### EXERCISE GOAL
Copy out exactly the lines below that run from the one holding "informatie over uw" to the one holding "informatie die u", keeping both of those lines and no others.

### THE RECORDS
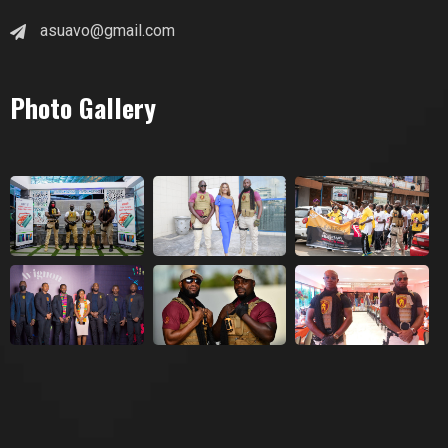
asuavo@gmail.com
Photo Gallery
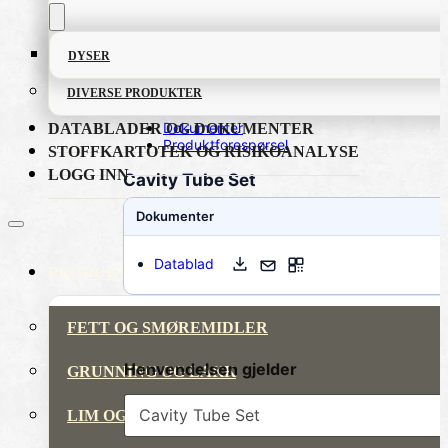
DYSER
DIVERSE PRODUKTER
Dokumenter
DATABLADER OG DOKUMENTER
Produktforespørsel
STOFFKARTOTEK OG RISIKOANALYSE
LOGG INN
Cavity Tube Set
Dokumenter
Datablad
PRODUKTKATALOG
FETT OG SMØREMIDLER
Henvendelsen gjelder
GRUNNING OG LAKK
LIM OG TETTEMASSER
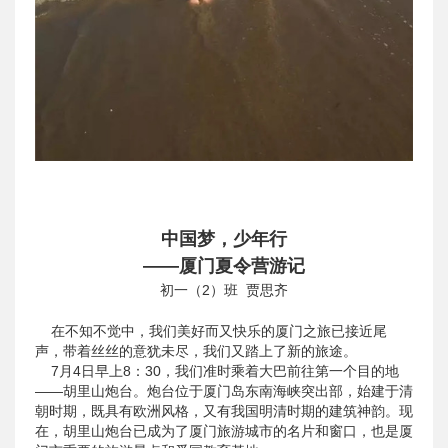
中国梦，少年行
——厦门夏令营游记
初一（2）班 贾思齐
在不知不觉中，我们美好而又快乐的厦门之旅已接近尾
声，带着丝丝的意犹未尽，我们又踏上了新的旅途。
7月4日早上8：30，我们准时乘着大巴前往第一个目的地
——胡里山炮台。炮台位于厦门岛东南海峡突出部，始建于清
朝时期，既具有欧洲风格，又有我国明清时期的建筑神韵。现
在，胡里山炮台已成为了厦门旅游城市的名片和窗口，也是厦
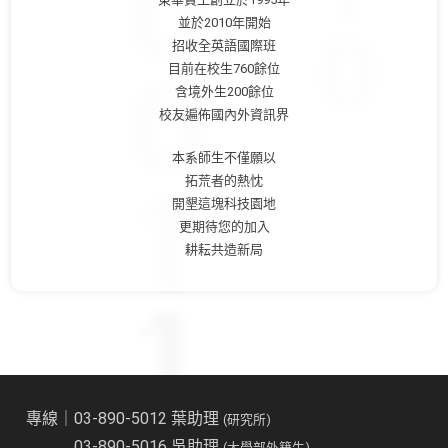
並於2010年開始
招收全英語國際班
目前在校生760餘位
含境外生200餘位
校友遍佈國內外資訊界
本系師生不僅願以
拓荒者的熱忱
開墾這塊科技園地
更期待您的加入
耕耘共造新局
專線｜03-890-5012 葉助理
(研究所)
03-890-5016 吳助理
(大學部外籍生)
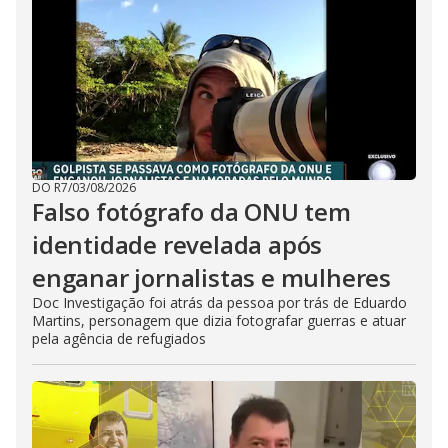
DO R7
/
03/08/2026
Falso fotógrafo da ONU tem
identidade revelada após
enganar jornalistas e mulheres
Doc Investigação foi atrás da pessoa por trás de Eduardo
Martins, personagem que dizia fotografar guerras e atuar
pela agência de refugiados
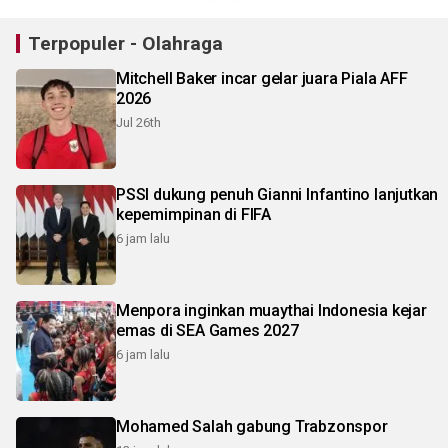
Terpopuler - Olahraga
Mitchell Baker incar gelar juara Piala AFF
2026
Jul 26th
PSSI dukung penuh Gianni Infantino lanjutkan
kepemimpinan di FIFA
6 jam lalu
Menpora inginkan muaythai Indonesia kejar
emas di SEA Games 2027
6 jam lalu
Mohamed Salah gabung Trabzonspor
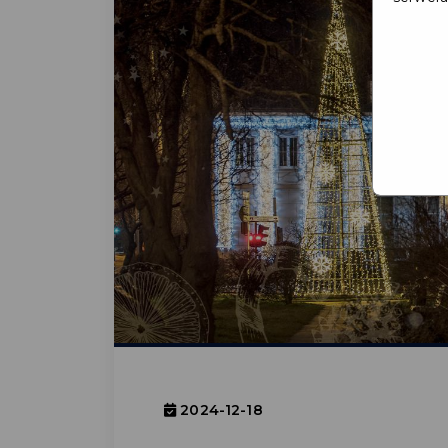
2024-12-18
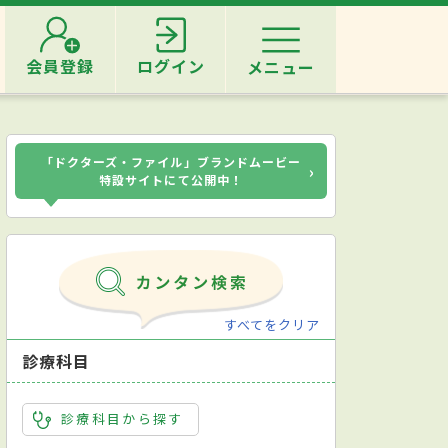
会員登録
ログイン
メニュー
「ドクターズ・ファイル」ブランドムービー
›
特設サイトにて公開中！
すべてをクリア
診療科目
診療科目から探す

--

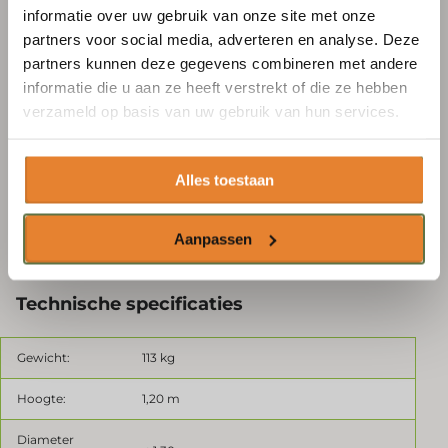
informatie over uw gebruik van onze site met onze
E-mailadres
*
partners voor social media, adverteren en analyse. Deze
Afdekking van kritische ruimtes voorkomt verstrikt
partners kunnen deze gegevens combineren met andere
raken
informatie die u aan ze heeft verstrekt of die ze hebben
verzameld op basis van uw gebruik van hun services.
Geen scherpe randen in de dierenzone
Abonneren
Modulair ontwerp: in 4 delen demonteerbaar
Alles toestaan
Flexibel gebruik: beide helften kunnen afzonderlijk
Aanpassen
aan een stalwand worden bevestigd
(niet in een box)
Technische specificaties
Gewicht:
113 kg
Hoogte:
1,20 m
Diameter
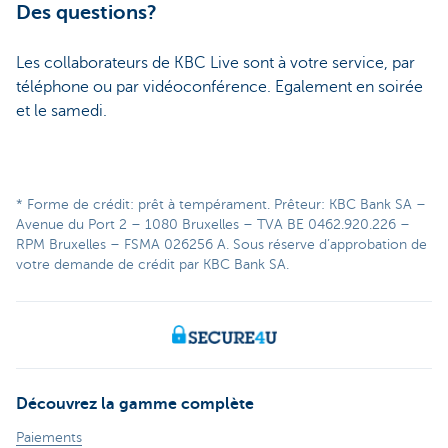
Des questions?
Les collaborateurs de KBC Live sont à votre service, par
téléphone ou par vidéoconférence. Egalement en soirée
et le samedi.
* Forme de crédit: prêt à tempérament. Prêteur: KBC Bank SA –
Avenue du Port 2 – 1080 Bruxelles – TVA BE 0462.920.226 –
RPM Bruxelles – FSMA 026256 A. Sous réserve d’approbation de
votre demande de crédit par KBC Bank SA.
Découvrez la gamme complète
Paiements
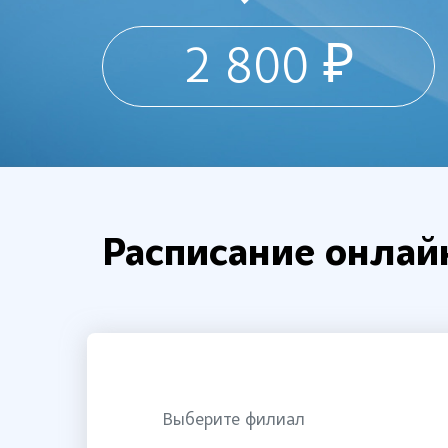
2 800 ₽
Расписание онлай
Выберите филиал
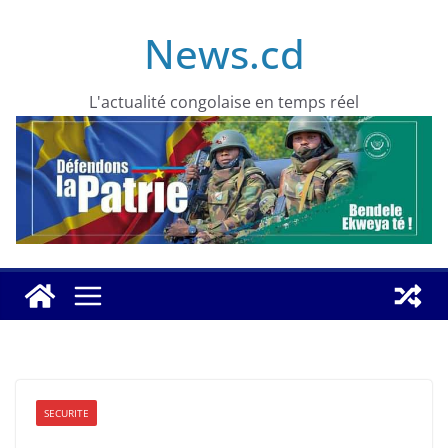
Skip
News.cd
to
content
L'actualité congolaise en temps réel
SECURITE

* * *

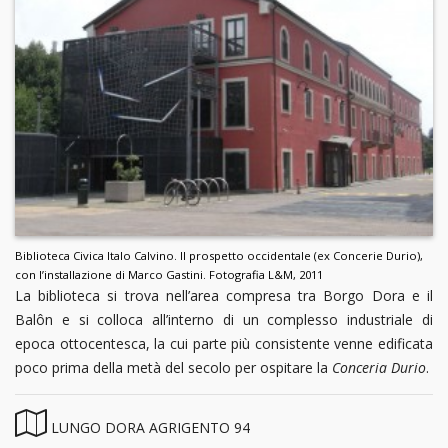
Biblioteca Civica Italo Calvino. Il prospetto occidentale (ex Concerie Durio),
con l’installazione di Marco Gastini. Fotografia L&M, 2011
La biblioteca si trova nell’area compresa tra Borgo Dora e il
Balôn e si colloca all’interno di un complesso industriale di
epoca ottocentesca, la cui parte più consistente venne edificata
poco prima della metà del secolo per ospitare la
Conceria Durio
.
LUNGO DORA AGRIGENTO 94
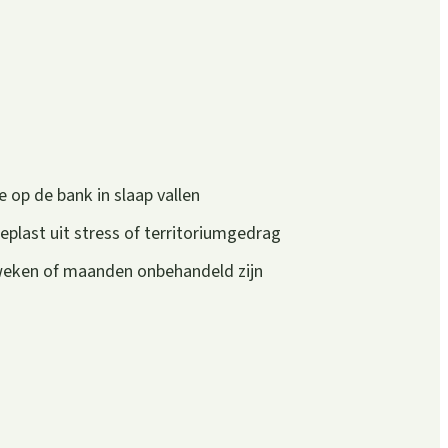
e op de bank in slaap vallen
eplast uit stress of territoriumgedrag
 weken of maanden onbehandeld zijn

### RESPONSE
informatie over uw gebruik van onze site met onze
E-mailadres
*
partners voor social media, adverteren en analyse. Deze
Afdekking van kritische ruimtes voorkomt verstrikt
partners kunnen deze gegevens combineren met andere
raken
informatie die u aan ze heeft verstrekt of die ze hebben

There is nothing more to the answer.